MONG LA, Special Region 4 — Nowhere in culturally conservative Burma is it easier to find sex than in Mong La, a Sino-Burmese border town with a reputation for the illicit. Dozens of prostitutes line two bridges in the center of town, scantily clad and freely distributing business cards that offer their bodies to passersby.
Potential customers pull up beside the women, and negotiations begin. Typically, these conversations take place in Chinese, the language used by most residents here. If a price is agreed to, it’s off to a room at one of a growing number of hotels in Mong La, part of an autonomous enclave in eastern Burma known as Special Region 4.
While the sex industry is legal and regulated in parts of the world as near as Thailand or far as the Netherlands, here it is an unregulated, unlawful and flourishing trade.
Along with gambling and animal trafficking, Mong La’s black market includes prostitutes, and it has sprung up to meet a demand that comes largely from China.
So too have many of the women selling sex.
While China is frequently the destination for Burmese victims of human trafficking, here in Mong La some Chinese sex workers have fallen prey to trafficking in the other direction. A 2008 earthquake in Sichuan provided a major source of sex workers, according to an ethnic Shan woman who deals gold in Mong La. Much like Cyclone Nargis forced many Burmese into the sex trade, the devastation wrought by the Sichuan quake left women there vulnerable to exploitation.

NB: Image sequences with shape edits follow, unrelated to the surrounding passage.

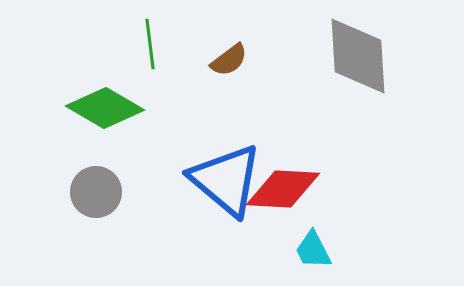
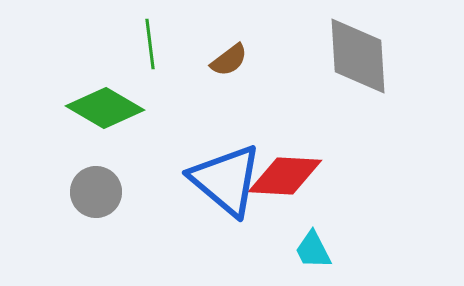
red diamond: moved 2 px right, 13 px up
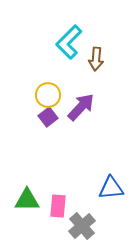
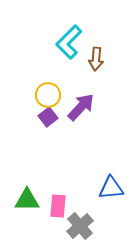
gray cross: moved 2 px left
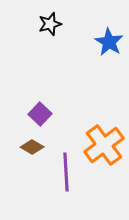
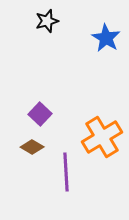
black star: moved 3 px left, 3 px up
blue star: moved 3 px left, 4 px up
orange cross: moved 2 px left, 8 px up; rotated 6 degrees clockwise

Lured by promises of jobs in Mong La, women were trafficked across the porous border by Chinese businessmen.
“For a month, they did not put those girls to work. They let them stay at beauty salons, beautified them … and finally they agreed to work as sex workers,” the local Shan woman said.
Just as they tolerate a steady stream of illegal Chinese entrants daily, local authorities appear unconcerned that these women, here without visas, are selling sex.
“They sell sex in public, but there is no problem for them. There is no action taken. They are free even though they are illegally staying here,” said Min Thu, a Mong La resident.
A representative for the National Democratic Alliance Army (NDAA), which governs Special Region 4, declined The Irrawaddy’s interview request.
Business cards offering photos and phone numbers are also slipped underneath hotel room doors. Some hotels are said to take money from women or their pimps to display photos of sex workers, and a phone number to call, in rooms where hoteliers elsewhere might hang a perfunctory scenic painting.
While most of the prostitutes are Chinese, the town does have at least one brothel offering Burmese women. More discreetly than the women on the bridges, a dozen or so Burmese wait for customers inside a shop advertising “cold drinks” on a sign outside. They too find themselves servicing a largely Chinese clientele, and communication can be difficult—even negotiating a price sometimes ends in frustrated failure—but the trade is lucrative, one woman told The Irrawaddy.
Most of the women said that they came from Rangoon, where they would not be able to earn as much money. Ma Khine, a Burmese sex worker, said that women in her industry could earn between 2,500 yuan (US$407) and 4,000 yuan per month in Mong La.
“I just arrived here two months ago,” said Ma Khine, who came from Burma’s biggest city. “We can earn more money here than in Rangoon.”